Neuroimaging techniques have been used to investigate the neurofunctional activation of food odors and their integration in the brain. When processing taste, the insular cortex and frontal operculum are commonly regarded as the primary cortical regions responsible for gustatory perception, though its precise organization continues to be a topic of debate. The neural activation of gustatory and olfactory pathways occurs almost simultaneously during food consumption, before their integration in the Orbitofrontal Cortex (OFC) for identity [14,15] and subjective value [16]. Numerous studies have shown an overlapping representation of taste and odor also in the insular cortex [17,18], which is activated after food odor perception [19,20]. In addition, the direct correlation between the activation of Insula (INS) and the sweetness ratings of food odors (chocolate- and strawberry-like odorants) has been shown, but not for flowery odors [21].

Recent functional Magnetic Resonance Imaging (fMRI) studies showed that food odors activate both olfactory and reward-related brain regions, such as the ventral striatum and medial frontal cortex [22], insula, superior frontal gyrus, inferior frontal operculum, and putamen [23,24,25,26] when compared to non-food odors. The Ventral Tegmental Area (VTA), for example, was observed to be more activated in response to pleasant food-related stimuli based on the hunger level of subjects, addressing the role in regulating reward consumption [27]. The caudate and putamen, as part of the basal ganglia, are involved in reinforcement learning and action selection. Previous research has shown that the dorsal striatum, particularly the putamen, is involved in motor preparation based on sensory stimuli [28]. Although human brain pathways involved in gustation are well-known, there is still a need to investigate the cross-modal integration of food odors in the brain, and whether taste association plays a role.
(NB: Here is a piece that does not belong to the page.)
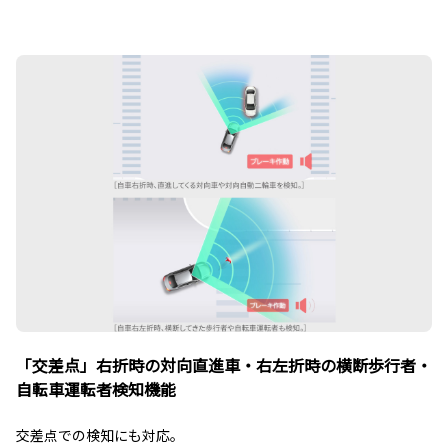
「交差点」右折時の対向直進車・右左折時の横断歩行者・
自転車運転者検知機能
交差点での検知にも対応。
The current study aimed to investigate brain responses to taste-associated odors related to foods or drinks classified as ‘sweet’ and ‘sour’ using fMRI recordings. We hypothesized that odors related to comestibles (1) would have high activation in gustatory regions (hypothetical regions including the insula, piriform cortex, and orbitofrontal cortex) and (2) would trigger different patterns of activation based on odor–taste association.

2. Materials and Methods

2.1. Participants

Forty-seven healthy, right-handed female volunteers (age range: 18 to 36 years, mean: 26.2 ± 4.7 years) participated in this study. They were recruited via flyers and word of mouth at the Dresden Medical School. The participants were invited for a two-session experiment. The exclusion criteria were self-reported impairment in chemosensation, regular intake of medications that affect taste and smell functionality, smoking, claustrophobia, and history of any major metabolic or neurological diseases, like epilepsy or Parkinson’s disease, which present an impact on smelling abilities. In session 1, they provided information about their health status, and completed a questionnaire on the individual importance of olfaction. Subsequently, their olfactory and gustatory abilities were measured using validated psychophysical tests. If participants were classified as normosmic and normogeusic, they were invited to session 2, where fMRI was recorded while the participants smelt four odors.
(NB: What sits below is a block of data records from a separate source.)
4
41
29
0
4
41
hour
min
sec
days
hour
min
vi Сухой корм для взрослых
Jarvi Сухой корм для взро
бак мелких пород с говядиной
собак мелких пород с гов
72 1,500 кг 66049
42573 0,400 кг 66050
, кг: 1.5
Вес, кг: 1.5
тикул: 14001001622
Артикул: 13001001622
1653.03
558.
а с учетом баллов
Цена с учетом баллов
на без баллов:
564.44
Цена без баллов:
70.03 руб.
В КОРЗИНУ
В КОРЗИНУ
All participants were informed about the testing procedures and provided written informed consent prior to the experiment. The study was conducted in accordance with the Declaration of Helsinki and was approved by the Ethics Committee of the Medical Faculty Carl Gustav Carus at the Technical University of Dresden (reference number BO-EK-25012023).

2.2. Olfactory and Gustatory Screening

The olfactory function was assessed in all subjects using the validated “Sniffin’ Sticks” test [29]. The test comprises three subsets for threshold of phenylethyl alcohol (three alternative forced choice, staircase task), odor discrimination (16 triplets of odors), and odor identification (16 common odors in a multiple forced-choice task). The composite score (TDI) ranges from 1 to 48 points. The subjects included in the study demonstrated a normal sense of smell, with a total score higher than 30.25 [30].

Similarly, gustatory functions were evaluated by using a standardized taste test kit, the “Taste strips” [31]. Sixteen taste-impregnated paper filter strips were presented in a semi-randomized order. The subjects were asked to identify the taste quality among four options (sweet, sour, bitter, salty) in a forced-choice task. The total score is based on the sum of correct identification from 0 to 16, with a cut-off for normogeusia sets at ≥9. All subjects included in this study had test scores within the normal range. To exclude lateralized imbalance in gustatory perception, the electric gustatory threshold in the anterior left and right side of the tongue was detected separately using electrogustometry (electrogustometer Rion, TR-06, Sensonics Inc., Haddon Heights, NJ, USA; pulse length 500 ms; intensity between 4 μA and 400 μA ≅ −6 gustatory decibel gdB to 34 gdB).

2.3. Odors Evaluation in the MRI Scanner

During the second session, an fMRI measurement was conducted. The odors were chosen according to their associations. Marshmallow and caramel are typically associated with “sweetness”. Grapefruit is commonly associated with citrus drinks (like bitter lemon), whereas quinine is the characteristic taste of (Indian) tonic water.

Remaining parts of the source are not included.